GeekPwn2017 BRIEFINGS (Nov. 13th)

GeekPwn is coming to Silicon Valley AGAIN! It will be held at Computer History Museum on Nov. 13th, REGISTRATION is still open.

You will not only witness security PWN shows, including cracking Google reCAPTCHA, hijacking TCP, deceiving computer vision and attacking on biometric authentication; but also learn the latest research results on cyber vulnerabilities from top experts, from world-class universities as UC Berkeley, UC Santa Barbara, and Internet titans as Google and Tencent.


09:30-09:50 Opening

Daniel Wang

Dawn Song

09:50-10:00 2018 May 12th Kick-off Ceremony
10:00-10:30 Speech

What’s NEW in Adversarial Machine Learning?

The recent advancement of adversarial machine learning

Alex Kurakin
10:30-11:00 Show

How Does Someone Unlock Your Phone With Nose?

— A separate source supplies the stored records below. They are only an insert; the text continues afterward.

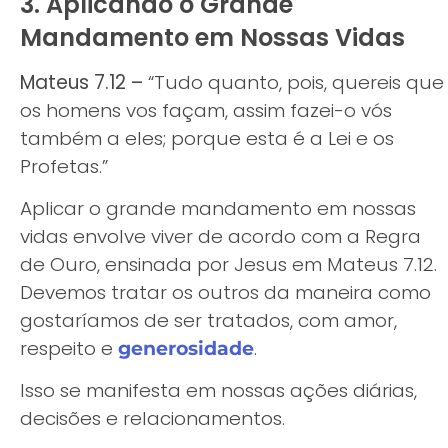
3. Aplicando o Grande
Mandamento em Nossas Vidas
Mateus 7.12 –
“Tudo quanto, pois, quereis que
os homens vos façam, assim fazei-o vós
também a eles; porque esta é a Lei e os
Profetas.”
Aplicar o grande mandamento em nossas
vidas envolve viver de acordo com a Regra
de Ouro, ensinada por Jesus em Mateus 7.12.
Devemos tratar os outros da maneira como
gostaríamos de ser tratados, com amor,
respeito e
.
generosidade
Isso se manifesta em nossas ações diárias,
decisões e relacionamentos.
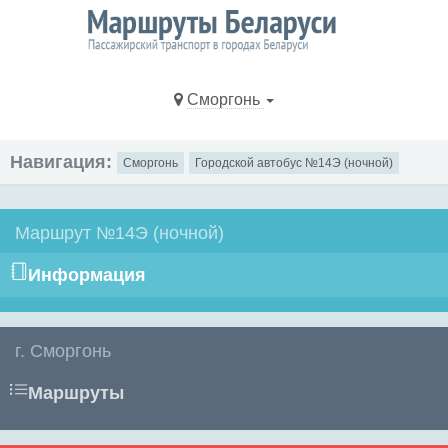
Сморгонь
Навигация:
Сморгонь
Городской автобус №14Э (ночной)
Маршрут №14Э (ночной)
Информация
г. Сморгонь
Маршруты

Behind the PWN of the TrustZone

Nick Stephen
11:00-11:30 Pwn

How to Make Your Computer Pass the Turing Test

Cracking Google reCAPTCHA with Deep Learning

Wei Li, Li Shen
11:30-12:00 Speech

They’ve Created Images That Reliably Fool Neural Network

Robust Physical-World Attacks on Machine Learning Models

Bo Li
Lunch Break
13:00-13:20 Show

The Best Part of GeekPwn Started From 2014

GeekPwn Mania

13:20-13:50 Speech

The Awakening of AI, Friend or Foe?

Learning to Attack

Ian Fischer
13:50-14:20 Pwn

Be Careful With Your Click!

A new TCP hijack released at GeekPwn

Weiteng Chen

Zhiyun Qian

14:20-14:50 Show

What Leaves Attacker Hijacking USA Today Site

When TCP meets side channel

Zhiyun Qian
14:50-15:20 Show

Endless Illness to your helpless Phone

“Resident Evil” of SmartPhones–Wombie Attack

Huiming Liu
15:20-15:35 Tea Break
15:35-16:05 Show

When Someone Becomes You…

Attacks on Biometric Authentication at GeekPwn

Haibing Wang
16:05-16:20 Award Ceremony


09:30AM   Opening Talk from GeekPwn Committee


Daniel Wang


Daniel Wang is the initializer and organizer of GeekPwn, founder and CEO of KEEN. He was the first principle security researcher of Microsoft Asia Pacific, and co-founder of China Microsoft Security Response Center (MSRC) which is the the first regional MSRC out of Microsoft headquarter.

Dawn Song

dawn song

Dawn Song is a Professor in the Department of Electrical Engineering and Computer Science at UC Berkeley. Her research interest lies in deep learning and security. She is the recipient of various awards including the MacArthur Fellowship, the Guggenheim Fellowship, the NSF CAREER Award, the Alfred P. Sloan Research Fellowship, the MIT Technology Review TR-35 Award, the Faculty Research Award from IBM, Google and other major tech companies, and Best Paper Awards from top conferences in Computer Security and Deep Learning.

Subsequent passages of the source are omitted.